1 oct. 2010

Una cateta en Grecia (Día 4)



¿Llevo aquí cuatro días? Parece que llevo toda la vida. Como no dormimos nada los día parecen larguísimos.
Por fin dormí como un angelito, aunque desperté yo sola a las seis y cuarto, cinco y cuarto en España. Salí a la terraza. Seguimos en el trópico. El otro hotel donde están hospedadas las asistentes está tan pegado a nosotras que me he conectado a su wifi gratuito gracias a la clave que me han facilitado y puedo ver con detalle lo que pasa en sus terrazas. En una de ellas había una nigeriana rezando a primera hora. Miraba al cielo, miraba al mar, levantaba los brazos, luego se los cruzaba en el pecho y vuelta a repetir.
Tenemos una buena colección de nigerianas y ghanesas en la conferencia. Es difícil distinguir quién es quién. Para mí son todas oscuras. Una de ellas se cayó ayer en el cuarto de baño y volvió del hospital con la frente vendada y un collarín. Nos dijo que “como podíamos ver” la sangre de la contusión estaba bajando de la frente hacia los ojos. Yo, por mucho que la miraba, no podía ver sangre por ningún lado. Lo veía todo negro.
Las conferencias empezaron a las nueve de la mañana. Tuvimos un descanso y continuamos hasta la una y media. Comimos en la terraza del hotel. Fue el momento más duro del día, viendo desde allí las piscinas y el jacuzzi del hotel, no pudiendo hacer uso de ellos.
A las dos y media se reanudaron las sesiones, hasta las seis de la tarde.
Nos cambiamos rápidamente y fuimos a Atenas en autobús. Hay tanto tráfico que se tarda una eternidad en llegar a cualquier sitio.
Según van pasando las horas, se nos va uniendo más gente. Entre delegadas, invitados, conferenciantes, patrocinadores y VIPS, hoy éramos unas 300 personas.
Nos depositaron a la entrada del Royal Olympic Hotel y fuimos al séptimo piso, donde tienen una terraza bar. Subes unos escalones y te encuentras en un lugar en semi-penumbra. Se te corta la respiración de la impresión que recibes al mirar el paisaje. De frente, el templo de Zeus, al fondo la colina Lycabettus, y a la izquierda la Acrópolis. Todo ello con una iluminación espectacular.

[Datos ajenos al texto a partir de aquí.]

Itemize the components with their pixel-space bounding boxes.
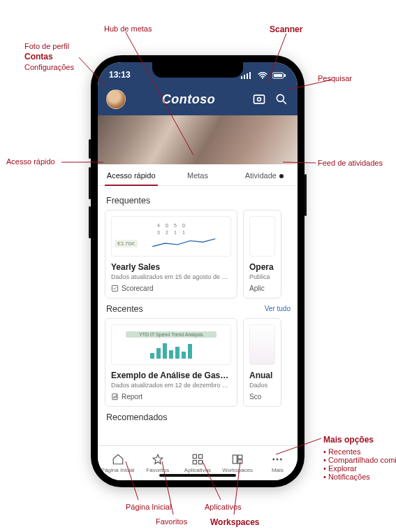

Según la mitología griega, la colina Lycabettus es una piedra que llevaba una paloma sujeta con las patas. Como pesaba mucho, la dejó caer allí donde ahora se encuentra. No he dormido pensando en el tamaño de la paloma.
Tampoco me han dejado dormir las perlas que llevaba colgando del cuello una armadora griega, Margarita Nosecuantos. La señora, de unos 70 años, era un ejemplo de elegancia y botox. Entre el collar, la pulsera y los pendientes, calculamos que llevaba encima unos veinticinco mil euros. Luego, añade el vestido, el bolso y los zapatos. Impresionante.
La velada finalizó a las diez y media. Volvimos al hotel en autobús y allí siguió la fiesta en el bar del hotel. Hay algunas que están empezando a perder los papeles, y no voy a dar nombres. A las doce solicitaron mi presencia en la habitación cuartel general de la delegación griega para pedir mi opinión sobre la distribución de las mesas para la cena de gala de mañana. Me aseguré de escoger una buena para mí. Hacia las dos terminamos, no sin antes casi morir de la risa. Es curioso que nadie nos llame la atención por el ruido que hacemos. “Esto es Grecia”, me dijeron.

1 comentario:

Marta Vázquez dijo...

Con tanto trajín, ¿vas a coger vacaciones para descansar de estas vacaciones?
Estoy deseando saber cómo va la cena de gala, jaja.